### Your goal
In the entries below, find the line with "ВЕРХОВНА РАДА УКРАЇНИ" and the line with "duquesa de Brunswick, y en 1764 se le"; reproduce those two lines and all lines between them exactly, without pictures.

### Available data

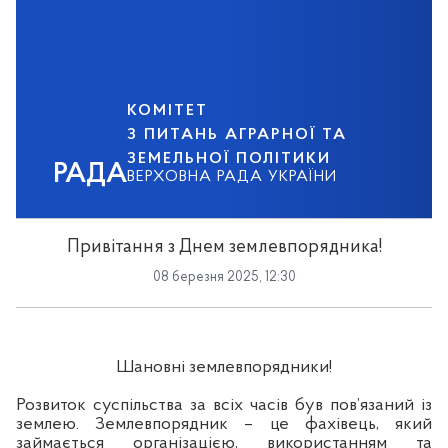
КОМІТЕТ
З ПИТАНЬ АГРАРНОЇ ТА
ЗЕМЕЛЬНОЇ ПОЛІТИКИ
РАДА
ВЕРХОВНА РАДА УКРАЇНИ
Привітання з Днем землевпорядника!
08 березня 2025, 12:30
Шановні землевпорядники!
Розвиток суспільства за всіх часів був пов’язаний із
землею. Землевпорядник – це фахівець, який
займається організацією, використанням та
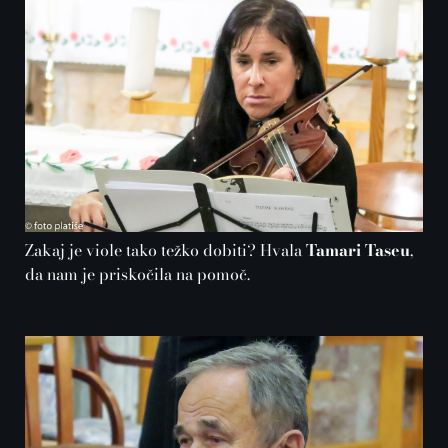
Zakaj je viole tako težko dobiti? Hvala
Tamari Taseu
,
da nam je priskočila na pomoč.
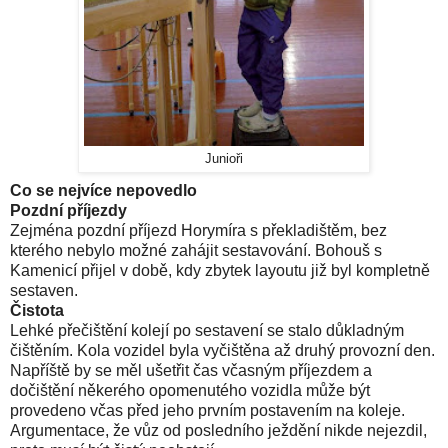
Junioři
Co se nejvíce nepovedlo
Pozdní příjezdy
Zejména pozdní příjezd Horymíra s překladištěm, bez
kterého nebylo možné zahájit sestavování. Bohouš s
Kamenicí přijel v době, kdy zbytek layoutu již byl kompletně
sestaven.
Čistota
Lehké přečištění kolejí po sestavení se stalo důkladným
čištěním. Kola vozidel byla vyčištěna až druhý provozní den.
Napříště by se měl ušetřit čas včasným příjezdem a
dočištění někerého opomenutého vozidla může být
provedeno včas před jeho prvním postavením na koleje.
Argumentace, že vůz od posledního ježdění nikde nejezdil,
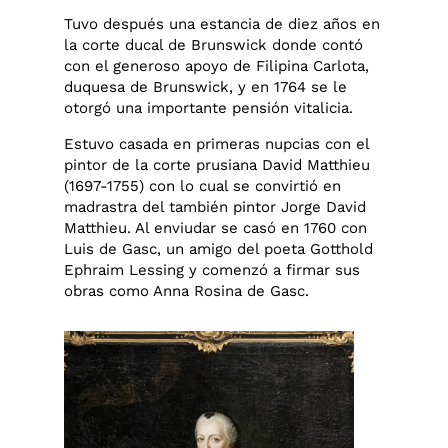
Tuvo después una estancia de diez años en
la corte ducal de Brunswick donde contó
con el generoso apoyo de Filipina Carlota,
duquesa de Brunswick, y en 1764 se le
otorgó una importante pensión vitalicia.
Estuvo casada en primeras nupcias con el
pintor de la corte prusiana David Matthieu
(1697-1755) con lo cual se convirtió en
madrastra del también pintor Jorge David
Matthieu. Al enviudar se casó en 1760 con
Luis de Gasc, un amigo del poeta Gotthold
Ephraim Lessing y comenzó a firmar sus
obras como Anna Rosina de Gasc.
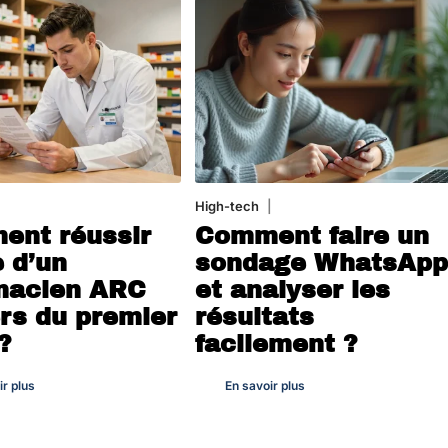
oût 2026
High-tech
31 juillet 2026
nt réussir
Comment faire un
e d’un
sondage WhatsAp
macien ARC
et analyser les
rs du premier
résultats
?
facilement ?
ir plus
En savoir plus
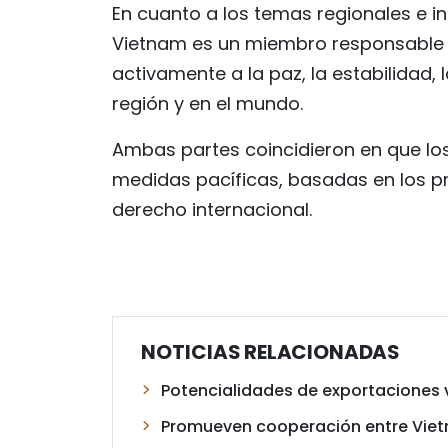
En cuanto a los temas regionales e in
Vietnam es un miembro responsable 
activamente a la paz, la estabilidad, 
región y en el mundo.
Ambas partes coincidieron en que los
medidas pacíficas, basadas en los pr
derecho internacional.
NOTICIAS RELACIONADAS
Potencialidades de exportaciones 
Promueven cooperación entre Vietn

### Solution for this task
ВЕРХОВНА РАДА УКРАЇНИ
Привітання з Днем землевпорядника!
08 березня 2025, 12:30
Шановні землевпорядники!
Розвиток суспільства за всіх часів був пов’язаний із
землею. Землевпорядник – це фахівець, який
займається організацією, використанням та
Zakaj je viole tako težko dobiti? Hvala
Tamari Taseu
,
da nam je priskočila na pomoč.
Junioři
Co se nejvíce nepovedlo
Pozdní příjezdy
Zejména pozdní příjezd Horymíra s překladištěm, bez
kterého nebylo možné zahájit sestavování. Bohouš s
Kamenicí přijel v době, kdy zbytek layoutu již byl kompletně
sestaven.
Čistota
Lehké přečištění kolejí po sestavení se stalo důkladným
čištěním. Kola vozidel byla vyčištěna až druhý provozní den.
Napříště by se měl ušetřit čas včasným příjezdem a
dočištění někerého opomenutého vozidla může být
provedeno včas před jeho prvním postavením na koleje.
Argumentace, že vůz od posledního ježdění nikde nejezdil,
Tuvo después una estancia de diez años en
la corte ducal de Brunswick donde contó
con el generoso apoyo de Filipina Carlota,
duquesa de Brunswick, y en 1764 se le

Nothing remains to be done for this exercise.